═════ Provided information ═════

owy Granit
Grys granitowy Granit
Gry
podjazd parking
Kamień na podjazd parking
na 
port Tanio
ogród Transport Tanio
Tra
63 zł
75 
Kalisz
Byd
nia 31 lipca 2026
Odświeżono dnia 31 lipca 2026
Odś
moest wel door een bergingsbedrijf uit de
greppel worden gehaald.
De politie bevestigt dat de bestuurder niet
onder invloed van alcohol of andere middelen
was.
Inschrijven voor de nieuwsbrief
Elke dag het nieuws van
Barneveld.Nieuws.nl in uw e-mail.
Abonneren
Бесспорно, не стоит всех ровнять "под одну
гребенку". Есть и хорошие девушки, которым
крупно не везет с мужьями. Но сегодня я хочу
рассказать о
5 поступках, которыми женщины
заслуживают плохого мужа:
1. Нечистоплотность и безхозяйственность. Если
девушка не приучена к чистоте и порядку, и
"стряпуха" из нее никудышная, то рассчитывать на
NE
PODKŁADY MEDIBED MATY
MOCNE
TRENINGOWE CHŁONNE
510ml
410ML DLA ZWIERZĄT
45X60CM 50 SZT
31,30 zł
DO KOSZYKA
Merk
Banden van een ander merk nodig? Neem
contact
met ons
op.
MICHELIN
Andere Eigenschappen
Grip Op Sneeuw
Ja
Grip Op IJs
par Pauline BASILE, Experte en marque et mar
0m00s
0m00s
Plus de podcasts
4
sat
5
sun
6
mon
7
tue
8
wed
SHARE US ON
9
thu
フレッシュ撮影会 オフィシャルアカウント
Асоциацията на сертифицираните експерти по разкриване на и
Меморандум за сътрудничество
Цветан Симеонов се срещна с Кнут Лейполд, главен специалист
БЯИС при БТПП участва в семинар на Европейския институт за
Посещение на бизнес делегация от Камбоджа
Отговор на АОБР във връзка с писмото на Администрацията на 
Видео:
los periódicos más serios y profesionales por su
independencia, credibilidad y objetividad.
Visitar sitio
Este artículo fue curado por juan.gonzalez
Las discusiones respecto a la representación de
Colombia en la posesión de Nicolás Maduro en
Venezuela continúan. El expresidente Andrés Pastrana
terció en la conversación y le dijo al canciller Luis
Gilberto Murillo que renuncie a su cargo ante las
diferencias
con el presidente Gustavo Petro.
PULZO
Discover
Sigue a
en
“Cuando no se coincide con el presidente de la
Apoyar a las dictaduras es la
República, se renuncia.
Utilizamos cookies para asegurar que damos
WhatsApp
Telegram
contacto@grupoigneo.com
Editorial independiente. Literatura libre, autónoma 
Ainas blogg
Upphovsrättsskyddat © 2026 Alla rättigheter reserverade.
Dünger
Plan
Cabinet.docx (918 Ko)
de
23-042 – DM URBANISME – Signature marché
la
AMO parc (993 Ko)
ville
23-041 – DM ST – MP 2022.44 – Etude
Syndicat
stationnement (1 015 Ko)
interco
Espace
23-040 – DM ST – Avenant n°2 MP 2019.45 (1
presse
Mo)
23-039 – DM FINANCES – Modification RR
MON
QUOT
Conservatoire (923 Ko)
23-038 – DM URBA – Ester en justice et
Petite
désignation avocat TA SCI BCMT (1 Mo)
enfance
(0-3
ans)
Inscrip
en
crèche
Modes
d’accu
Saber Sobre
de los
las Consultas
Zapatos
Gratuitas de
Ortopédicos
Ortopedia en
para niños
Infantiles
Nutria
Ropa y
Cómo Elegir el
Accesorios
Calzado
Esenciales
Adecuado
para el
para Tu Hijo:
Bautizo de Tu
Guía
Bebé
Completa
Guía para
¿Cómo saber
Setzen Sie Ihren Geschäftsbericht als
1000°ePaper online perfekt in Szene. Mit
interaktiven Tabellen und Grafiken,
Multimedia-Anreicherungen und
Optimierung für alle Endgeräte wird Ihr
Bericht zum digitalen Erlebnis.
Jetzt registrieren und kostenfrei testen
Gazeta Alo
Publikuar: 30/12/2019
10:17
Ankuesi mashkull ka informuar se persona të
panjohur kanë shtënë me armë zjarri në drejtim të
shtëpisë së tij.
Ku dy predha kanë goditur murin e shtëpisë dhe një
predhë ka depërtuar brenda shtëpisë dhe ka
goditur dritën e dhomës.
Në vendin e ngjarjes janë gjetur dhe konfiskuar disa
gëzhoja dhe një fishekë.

═════

Exercise details
The whole of the data is to be copied out word for word.

Exercise solution
owy Granit
Grys granitowy Granit
Gry
podjazd parking
Kamień na podjazd parking
na 
port Tanio
ogród Transport Tanio
Tra
63 zł
75 
Kalisz
Byd
nia 31 lipca 2026
Odświeżono dnia 31 lipca 2026
Odś
moest wel door een bergingsbedrijf uit de
greppel worden gehaald.
De politie bevestigt dat de bestuurder niet
onder invloed van alcohol of andere middelen
was.
Inschrijven voor de nieuwsbrief
Elke dag het nieuws van
Barneveld.Nieuws.nl in uw e-mail.
Abonneren
Бесспорно, не стоит всех ровнять "под одну
гребенку". Есть и хорошие девушки, которым
крупно не везет с мужьями. Но сегодня я хочу
рассказать о
5 поступках, которыми женщины
заслуживают плохого мужа:
1. Нечистоплотность и безхозяйственность. Если
девушка не приучена к чистоте и порядку, и
"стряпуха" из нее никудышная, то рассчитывать на
NE
PODKŁADY MEDIBED MATY
MOCNE
TRENINGOWE CHŁONNE
510ml
410ML DLA ZWIERZĄT
45X60CM 50 SZT
31,30 zł
DO KOSZYKA
Merk
Banden van een ander merk nodig? Neem
contact
met ons
op.
MICHELIN
Andere Eigenschappen
Grip Op Sneeuw
Ja
Grip Op IJs
par Pauline BASILE, Experte en marque et mar
0m00s
0m00s
Plus de podcasts
4
sat
5
sun
6
mon
7
tue
8
wed
SHARE US ON
9
thu
フレッシュ撮影会 オフィシャルアカウント
Асоциацията на сертифицираните експерти по разкриване на и
Меморандум за сътрудничество
Цветан Симеонов се срещна с Кнут Лейполд, главен специалист
БЯИС при БТПП участва в семинар на Европейския институт за
Посещение на бизнес делегация от Камбоджа
Отговор на АОБР във връзка с писмото на Администрацията на 
Видео:
los periódicos más serios y profesionales por su
independencia, credibilidad y objetividad.
Visitar sitio
Este artículo fue curado por juan.gonzalez
Las discusiones respecto a la representación de
Colombia en la posesión de Nicolás Maduro en
Venezuela continúan. El expresidente Andrés Pastrana
terció en la conversación y le dijo al canciller Luis
Gilberto Murillo que renuncie a su cargo ante las
diferencias
con el presidente Gustavo Petro.
PULZO
Discover
Sigue a
en
“Cuando no se coincide con el presidente de la
Apoyar a las dictaduras es la
República, se renuncia.
Utilizamos cookies para asegurar que damos
WhatsApp
Telegram
contacto@grupoigneo.com
Editorial independiente. Literatura libre, autónoma 
Ainas blogg
Upphovsrättsskyddat © 2026 Alla rättigheter reserverade.
Dünger
Plan
Cabinet.docx (918 Ko)
de
23-042 – DM URBANISME – Signature marché
la
AMO parc (993 Ko)
ville
23-041 – DM ST – MP 2022.44 – Etude
Syndicat
stationnement (1 015 Ko)
interco
Espace
23-040 – DM ST – Avenant n°2 MP 2019.45 (1
presse
Mo)
23-039 – DM FINANCES – Modification RR
MON
QUOT
Conservatoire (923 Ko)
23-038 – DM URBA – Ester en justice et
Petite
désignation avocat TA SCI BCMT (1 Mo)
enfance
(0-3
ans)
Inscrip
en
crèche
Modes
d’accu
Saber Sobre
de los
las Consultas
Zapatos
Gratuitas de
Ortopédicos
Ortopedia en
para niños
Infantiles
Nutria
Ropa y
Cómo Elegir el
Accesorios
Calzado
Esenciales
Adecuado
para el
para Tu Hijo:
Bautizo de Tu
Guía
Bebé
Completa
Guía para
¿Cómo saber
Setzen Sie Ihren Geschäftsbericht als
1000°ePaper online perfekt in Szene. Mit
interaktiven Tabellen und Grafiken,
Multimedia-Anreicherungen und
Optimierung für alle Endgeräte wird Ihr
Bericht zum digitalen Erlebnis.
Jetzt registrieren und kostenfrei testen
Gazeta Alo
Publikuar: 30/12/2019
10:17
Ankuesi mashkull ka informuar se persona të
panjohur kanë shtënë me armë zjarri në drejtim të
shtëpisë së tij.
Ku dy predha kanë goditur murin e shtëpisë dhe një
predhë ka depërtuar brenda shtëpisë dhe ka
goditur dritën e dhomës.
Në vendin e ngjarjes janë gjetur dhe konfiskuar disa
gëzhoja dhe një fishekë.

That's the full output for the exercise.